The crowd in the debate hall went wild with applause - the first of the night. And Warren did capitalize: "This country has worked for the rich for a long time and left everyone else in the dirt. It is time to have a president who will be on the side of working families and be willing to get out there and fight for them. That is why I am in this race, and that is how I will beat Donald Trump."

More applause.

Amy Klobuchar, Joe Biden and Pete Buttigieg piled on, with Klobuchar and Buttigieg pausing only long enough to snipe at each other along the way.

(MORE: Takeaways from the Democratic debate)

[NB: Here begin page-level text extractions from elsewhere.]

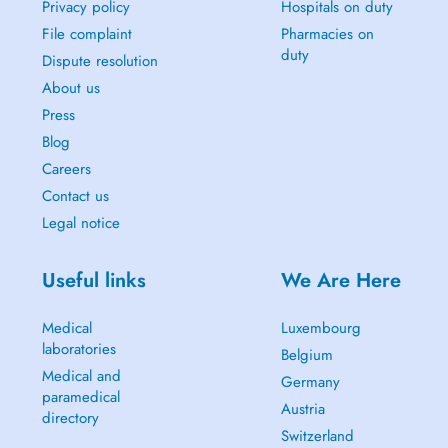
Privacy policy
Hospitals on duty
File complaint
Pharmacies on
duty
Dispute resolution
About us
Press
Blog
Careers
Contact us
Legal notice
Useful links
We Are Here
Medical
Luxembourg
laboratories
Belgium
Medical and
Germany
paramedical
Austria
directory
Switzerland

Bloomberg, by turns, seemed petulant and cornered, (just as he did with reporters in Chattanooga recently) especially when he wouldn't respond when asked if he'd release former employees from the non-disclosure forms he'd made them sign in settlement agreements. But his demeanor wasn't the main thing that, by our view, eliminated him Wednesday.

Rather, what doused him with gasoline and lit a match was the public release of a "state of the race" memo from his campaign. The memo's conclusion read, in part: "[I]f Biden, Buttigieg, and Klobuchar remain in the race despite having no path to appreciably collecting delegates on Super Tuesday (and beyond), they will propel Sanders to a seemingly insurmountable delegate lead by siphoning votes away from MRB [Bloomberg] "

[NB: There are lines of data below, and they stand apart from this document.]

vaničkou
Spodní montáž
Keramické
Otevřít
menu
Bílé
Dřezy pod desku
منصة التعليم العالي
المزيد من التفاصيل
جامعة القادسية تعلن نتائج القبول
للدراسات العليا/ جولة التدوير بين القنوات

Klobuchar characterized it as saying "the three of us should get out of the way we should 'pave the way' for him to become the nominee."

The ever-calm Buttigieg made his attack a two-for-one: "We could wake the day after Super Tuesday, and the only candidates left standing will be Bernie Sanders and Mike Bloomberg, the two most polarizing figures on this stage. And most Americans don't see where they fit if they've got to choose between a socialist who thinks that capitalism is the root of all evil and a billionaire who thinks that money ought to be the root of all power."

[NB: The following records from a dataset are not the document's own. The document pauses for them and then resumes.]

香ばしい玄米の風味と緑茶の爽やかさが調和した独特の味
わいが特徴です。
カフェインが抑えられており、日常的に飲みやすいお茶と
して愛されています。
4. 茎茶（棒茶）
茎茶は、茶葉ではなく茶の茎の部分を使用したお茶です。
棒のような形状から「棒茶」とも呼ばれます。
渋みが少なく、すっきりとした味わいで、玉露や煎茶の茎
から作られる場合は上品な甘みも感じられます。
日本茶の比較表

Bloomberg, for his part, had his tone-deaf button dialed up high, casting Sanders, without calling his name, as a communist, who would ensure Trump's re-election. The audience booed.

Yet, here is Bloomberg, who with nearly half a billion dollars worth of advertising, bought his way into the race and now - himself - is siphoning the votes away from all of the moderate Democrats who might wrest away the nomination from Sanders.

That's especially true of Joe Biden, from whom Bloomberg is mooching the support of both older moderate voters and black voters. Did we mention that in head-to-head general election matchup polls, Biden leads Trump nationally by 8 points, 52% to 44%? All five major Democratic candidates (also Bloomberg, Sanders, Buttigieg and Klobuchar) lead Trump in those match-ups, but only Biden's lead is above of the NBC News/Wall Street Journal poll's margin of error.

Bloomberg did win on one count Wednesday. He nudged Sanders out of our least-favorite Democratic candidate spot. And if that eventually makes Sanders our favorite November candidate, we'll still be far better off than if it were Bloomberg.